Engineers are quickly moving to the fully integrated platform model

Jan 10, 2013 07:29 GMT  ·  By

The more features a central processor steals from motherboard and video cards, the less it qualifies as a central processing unit, as understood by IT engineers. Advanced Micro Devices feels that CPUs are steadily being phased out, or that the term will take on a new meaning soon.

In a conversation with Reuters, Lisa Su outlined this view.

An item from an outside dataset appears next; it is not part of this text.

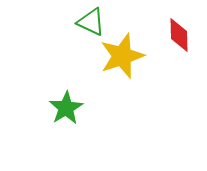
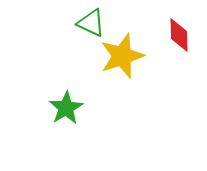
green triangle: moved 1 px down
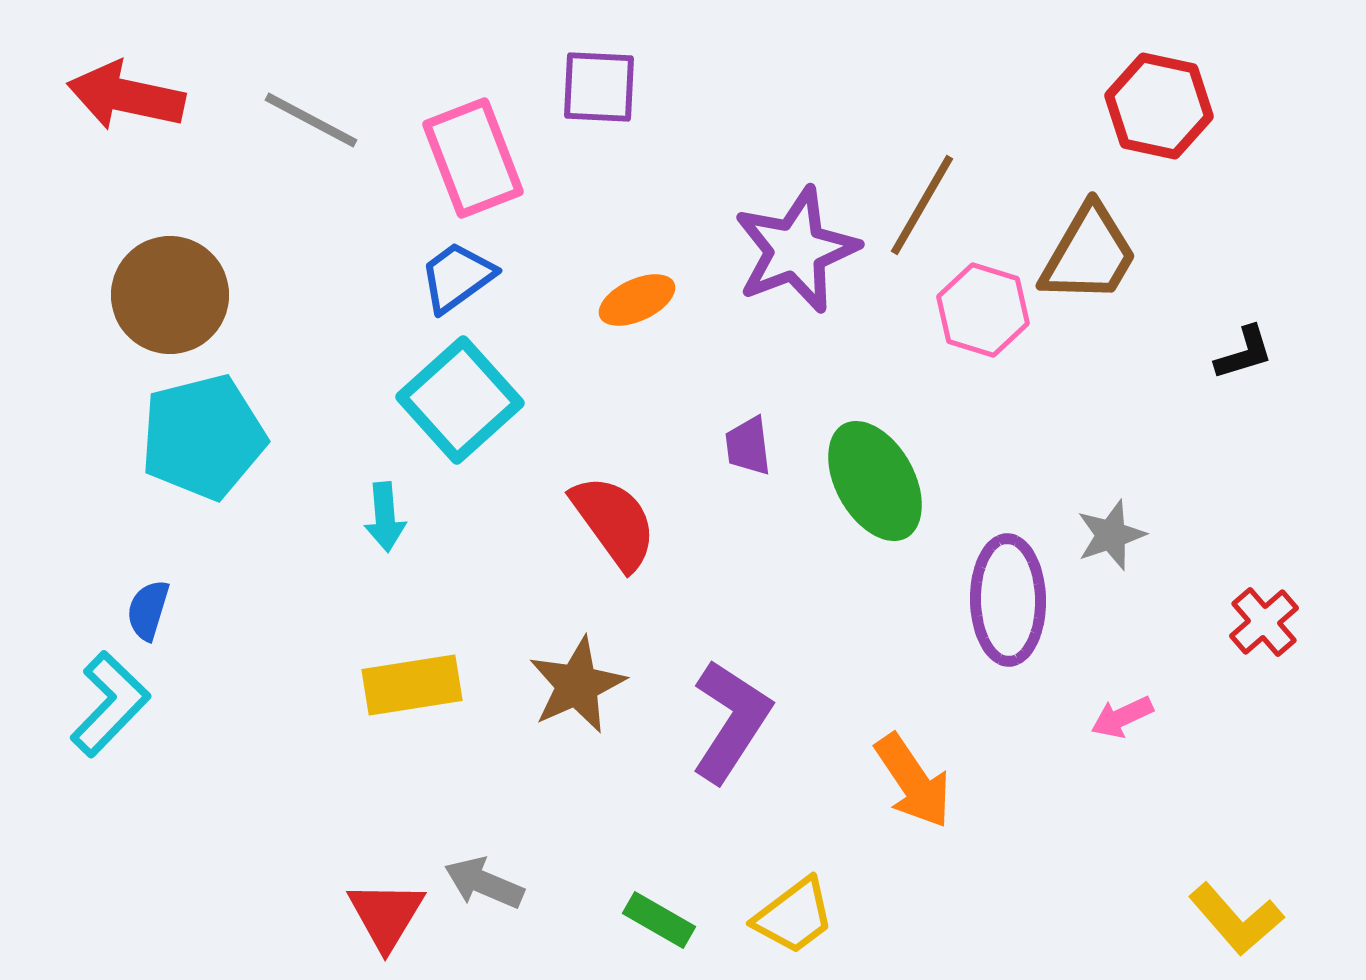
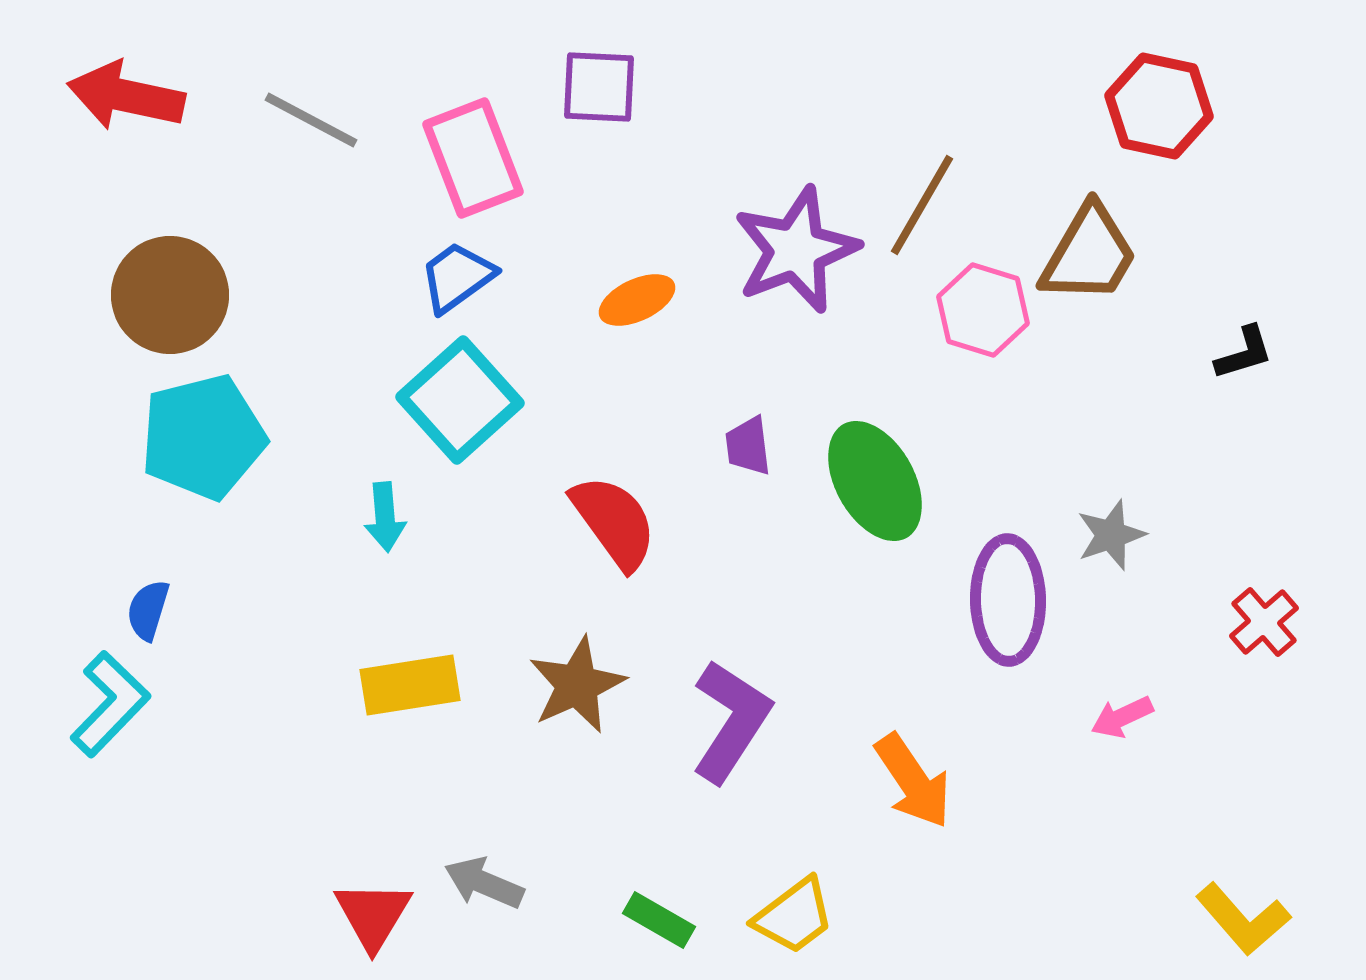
yellow rectangle: moved 2 px left
red triangle: moved 13 px left
yellow L-shape: moved 7 px right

She is a senior vice president and the general manager of global business units at AMD.

Unlike most of her colleagues in the company staff, she has not been with AMD for a very long time, which means she does not have the ‘we are x86, we know what we are doing and it is just about building better x86 devices’ mentality.

Then again, it might be that Su is more willing to admit that AMD has already moved away from the idea of a CPU and into SoC territory.

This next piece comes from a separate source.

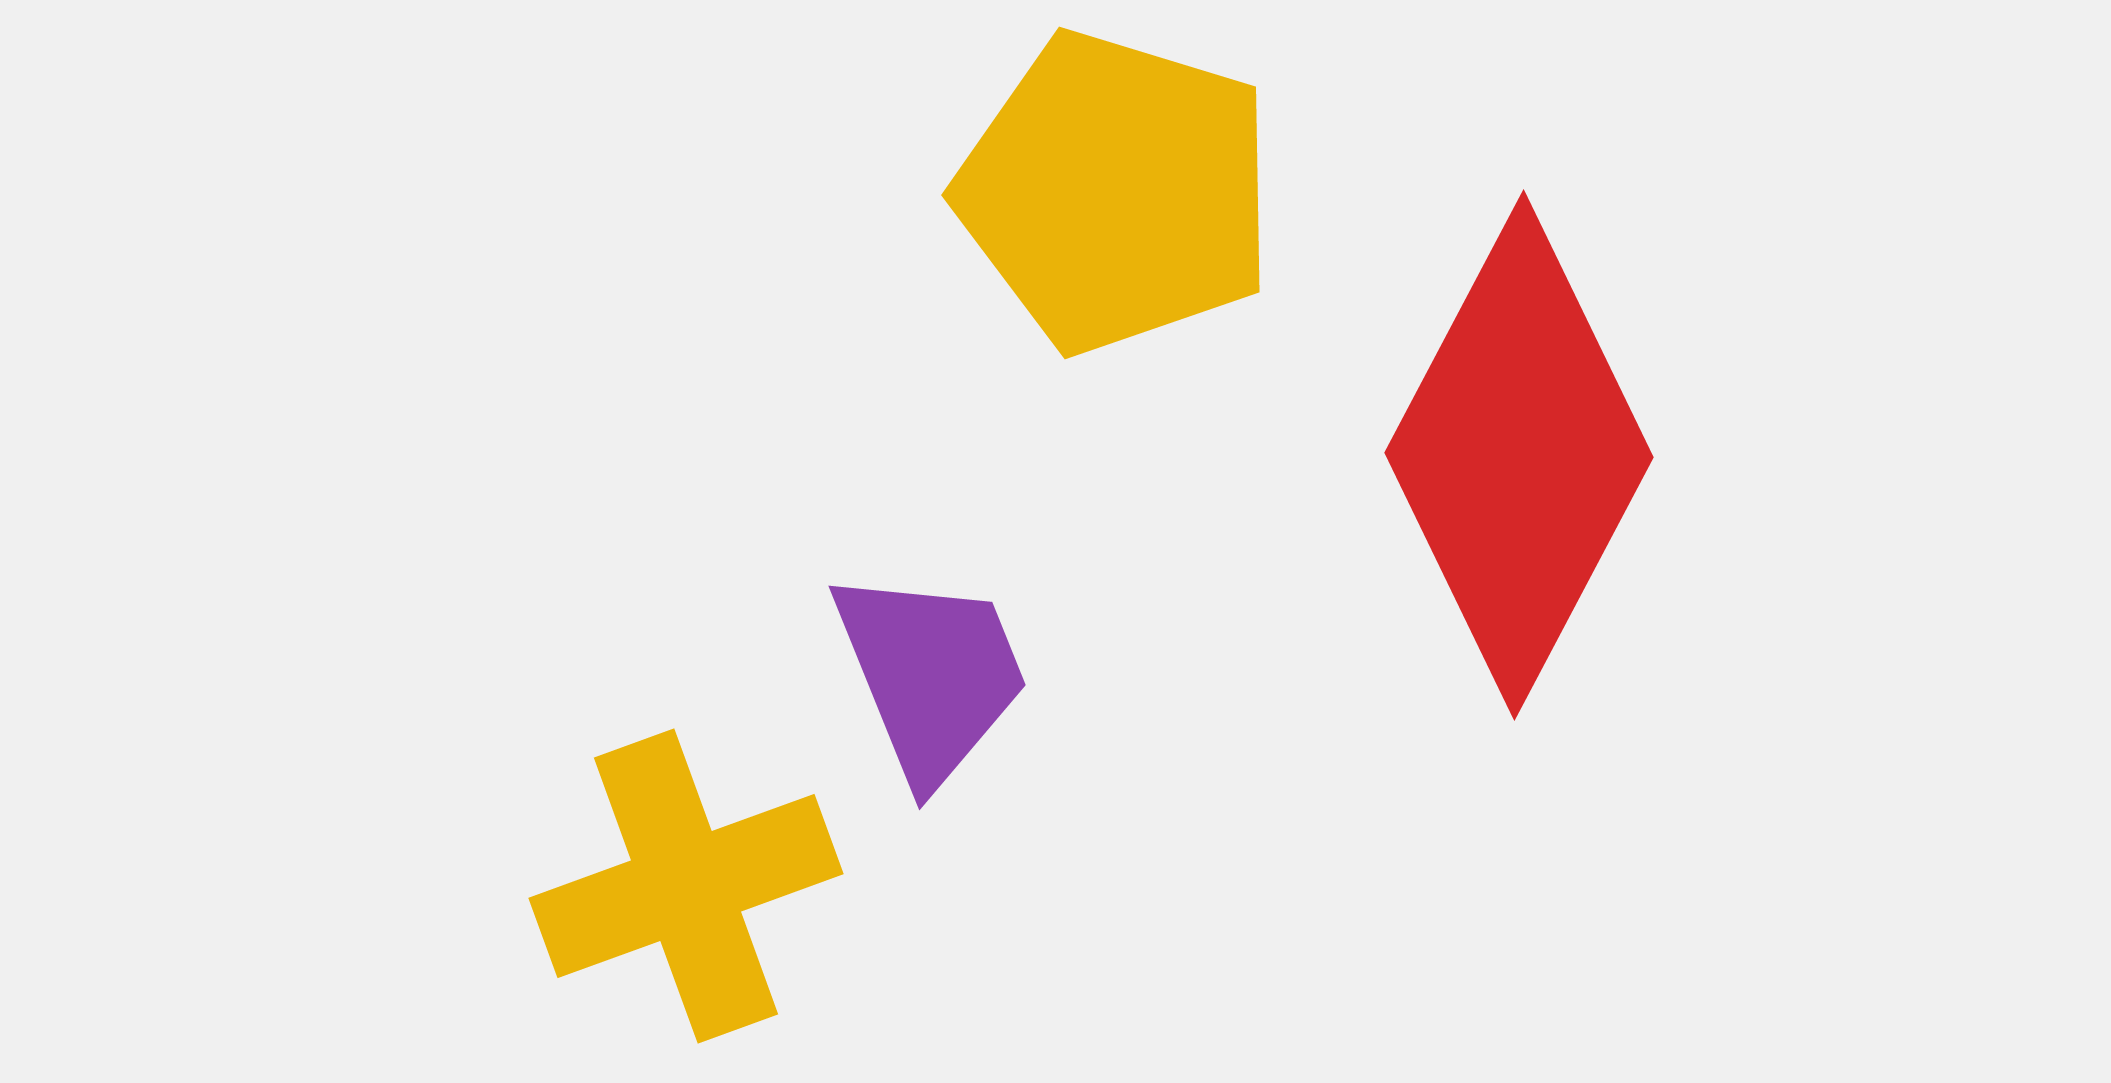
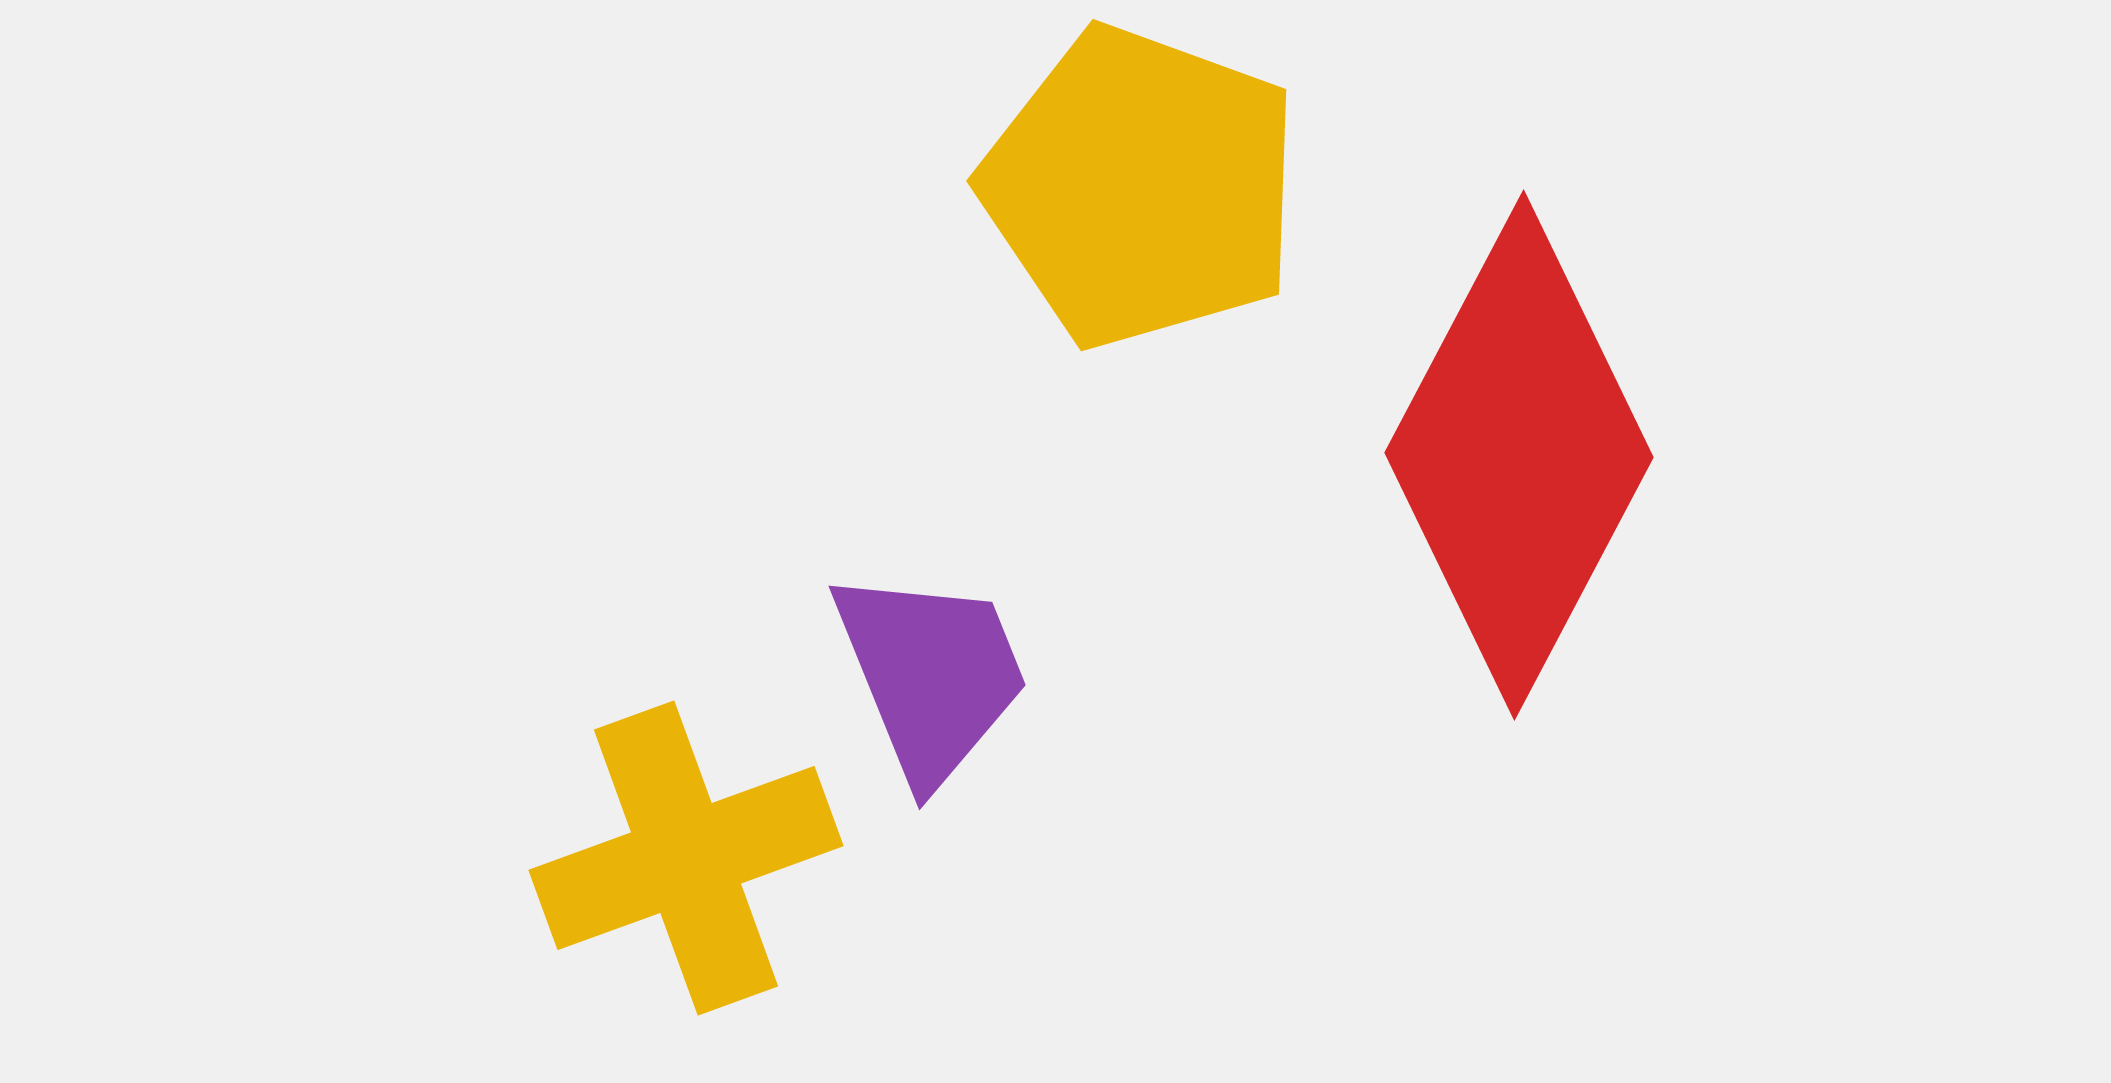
yellow pentagon: moved 25 px right, 5 px up; rotated 3 degrees clockwise
yellow cross: moved 28 px up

After all, while FX processors and older-generation Athlon units are still around, the bulk of the company's central chip sales consists of APUs.

Accelerated Processing Units have x86 cores, true enough, but they also have full-featured GPUs on the same silicon (graphics processing units), as well as memory controllers.

AMD only has to make the final step where its chips integrate everything else normally left to the motherboard, save for the actual interface slots and port (memory, PCI Express, SATA, USB, etc.).

Indeed, this is what will happen in 2013. Granted, the full transition might not be complete this year, but there is always next year.

Either way, the company's engineers are shifting away from pure microprocessors to system-on-chips. The advent of tablets demands no less.

Sadly, the change in perspective does not come without its costs. Quite a few engineers have resigned, and others have been and are being let go, like employees from other departments, as part of CEO Rory Read's still ongoing reorganization plan.